### [INSTRUCTIONS FOR THE TASK]
Retrieve every line of the data holding the word "element".

### [RECORD EXTRACTS]
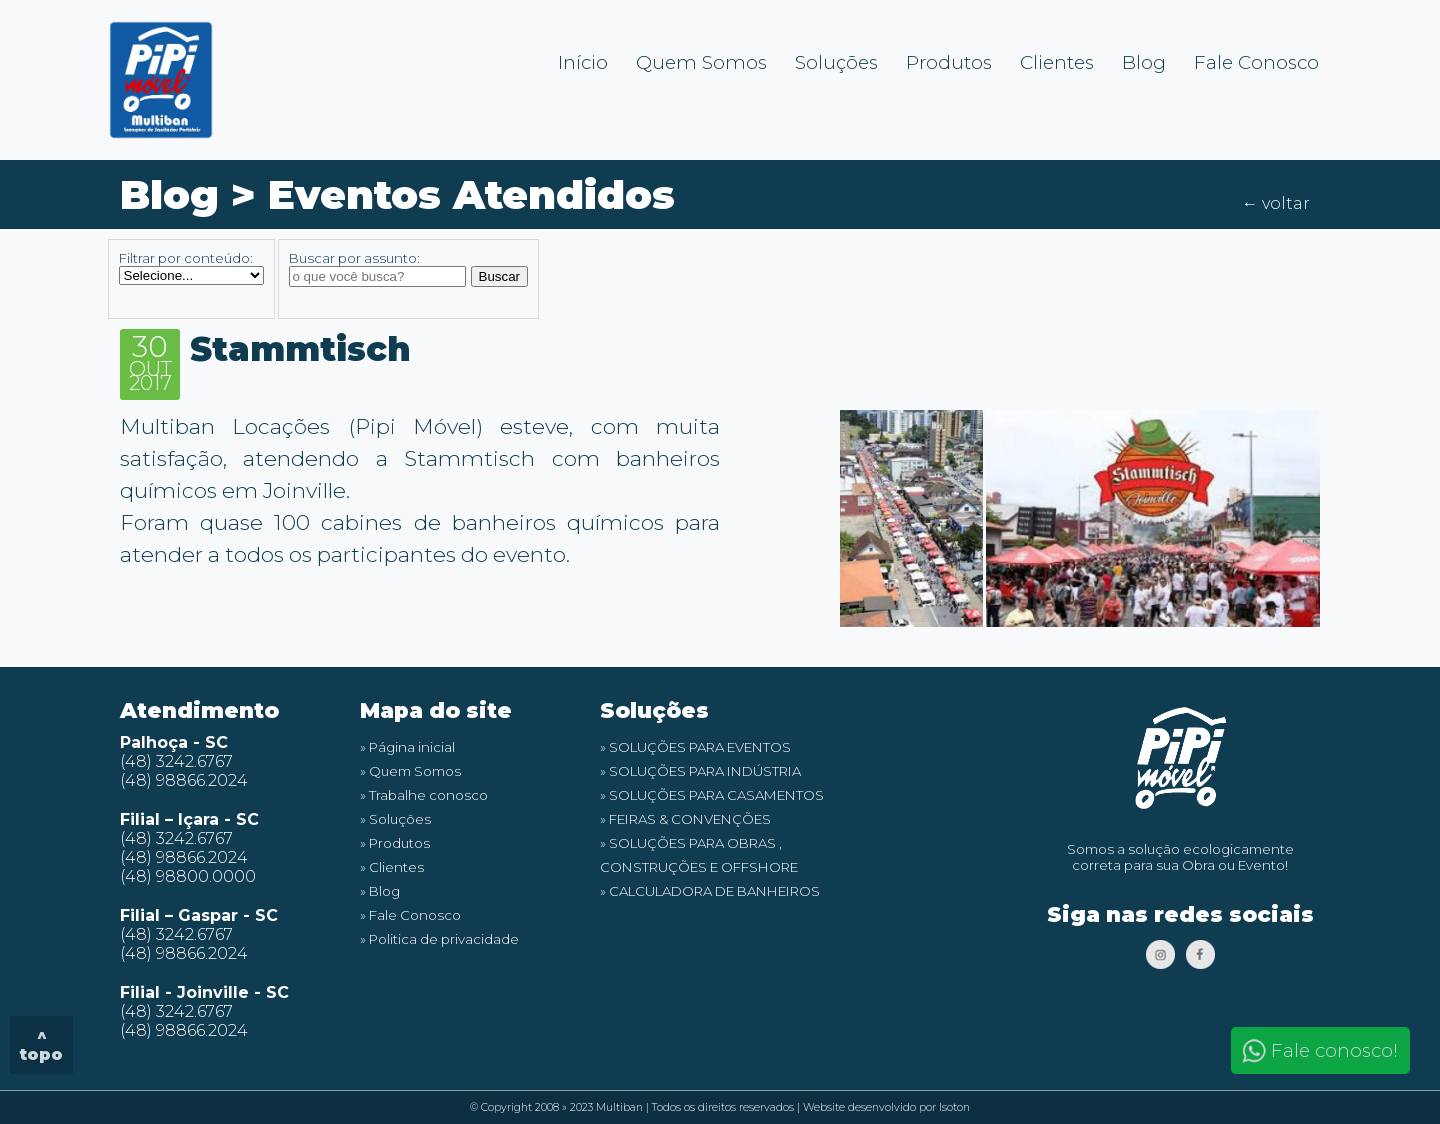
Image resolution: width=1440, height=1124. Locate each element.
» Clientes (392, 867)
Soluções (836, 62)
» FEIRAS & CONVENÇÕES (685, 819)
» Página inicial (407, 747)
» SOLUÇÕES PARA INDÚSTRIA (700, 771)
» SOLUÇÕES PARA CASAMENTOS (712, 795)
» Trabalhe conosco (424, 795)
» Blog (380, 891)
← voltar (1276, 203)
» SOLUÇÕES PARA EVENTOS (695, 747)
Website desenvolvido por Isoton (886, 1107)
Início (583, 62)
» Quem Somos (410, 771)
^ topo (41, 1045)
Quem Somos (701, 62)
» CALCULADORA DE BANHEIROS (710, 891)
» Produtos (395, 843)
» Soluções (395, 819)
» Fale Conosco (410, 915)
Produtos (949, 62)
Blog (1144, 62)
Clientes (1057, 62)
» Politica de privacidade (439, 939)
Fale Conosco (1256, 62)
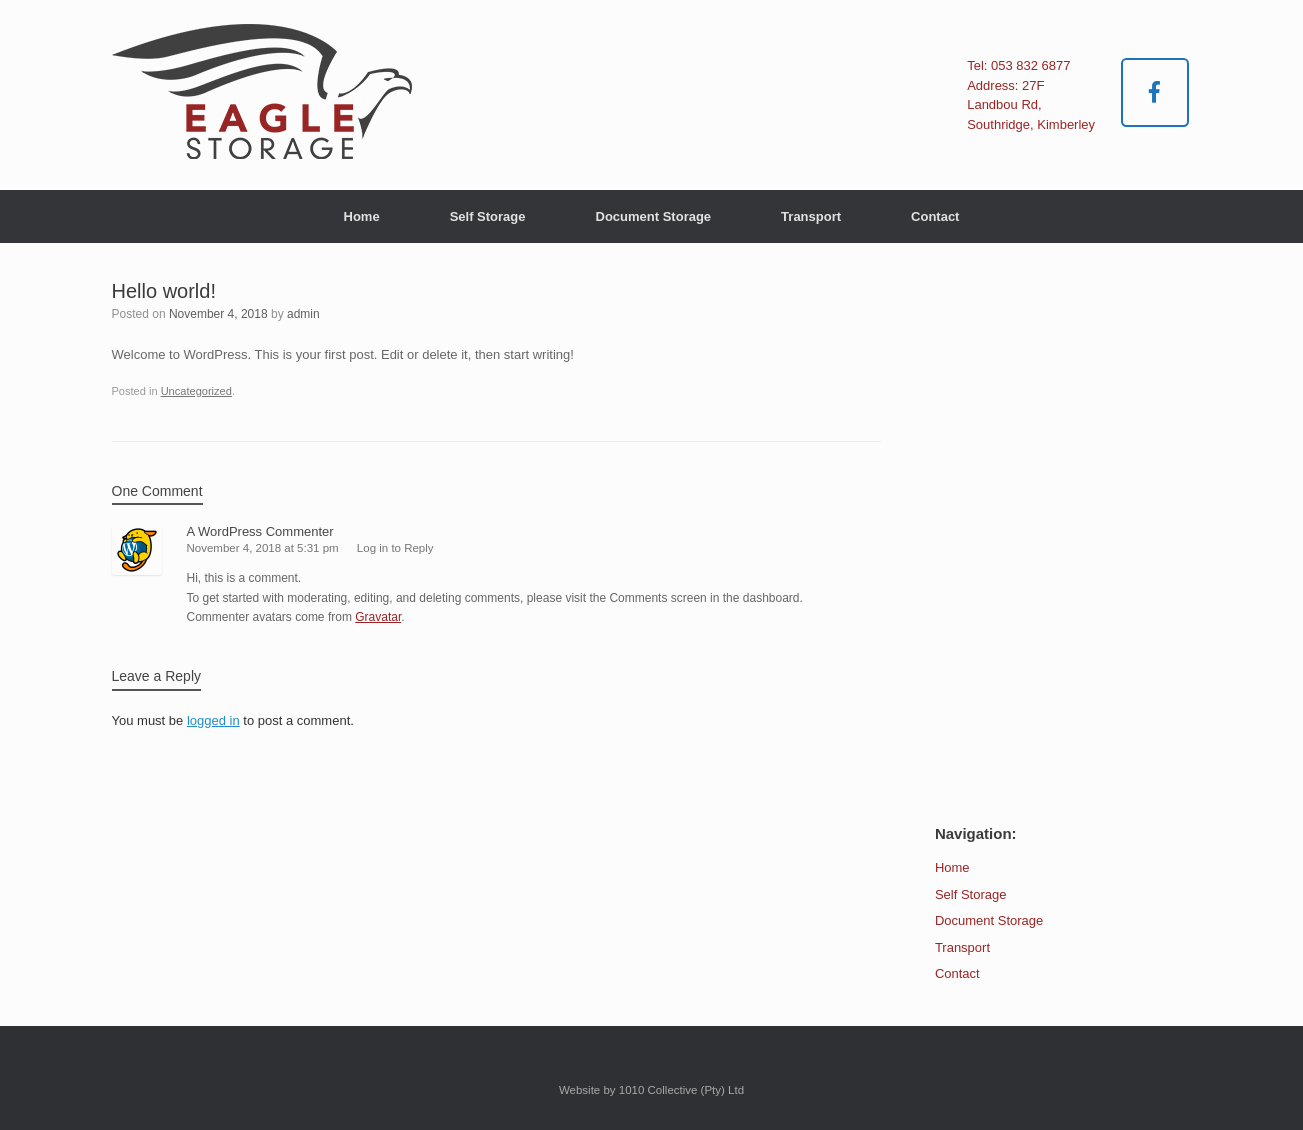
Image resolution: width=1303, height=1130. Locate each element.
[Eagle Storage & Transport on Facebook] (1155, 92)
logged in (213, 720)
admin (303, 314)
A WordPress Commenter (260, 531)
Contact (935, 216)
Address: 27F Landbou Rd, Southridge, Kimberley (1031, 105)
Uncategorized (196, 391)
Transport (811, 216)
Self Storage (488, 216)
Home (362, 216)
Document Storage (654, 216)
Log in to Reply (395, 548)
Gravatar (378, 617)
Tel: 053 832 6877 (1018, 65)
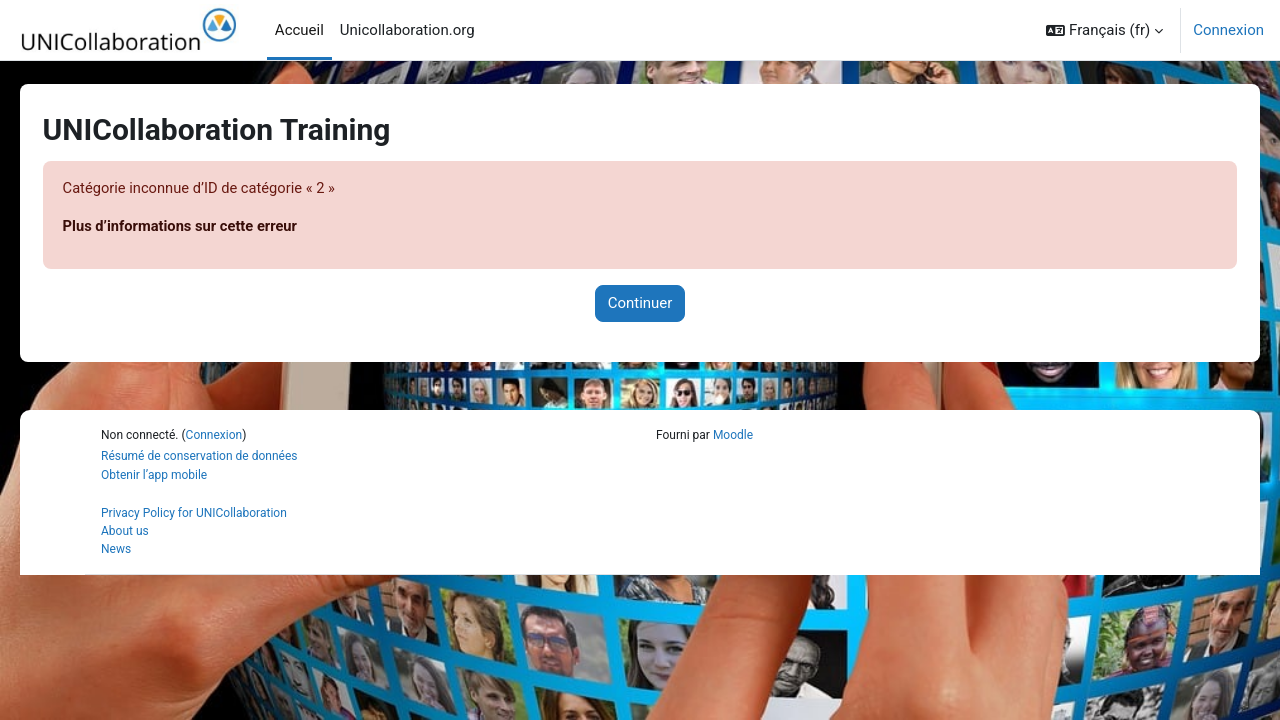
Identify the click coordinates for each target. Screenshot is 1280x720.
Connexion (1228, 30)
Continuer (640, 304)
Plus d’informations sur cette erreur (211, 227)
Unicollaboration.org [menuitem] (407, 30)
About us (125, 532)
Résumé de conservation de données (199, 457)
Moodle (733, 436)
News (116, 550)
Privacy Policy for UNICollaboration (194, 514)
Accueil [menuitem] (299, 30)
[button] (1104, 30)
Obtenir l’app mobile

### [ANSWER SECTION]
Image resolution: width=1440, height=1124. Locate each element.
Image resolution: width=1303, height=1130. Locate each element.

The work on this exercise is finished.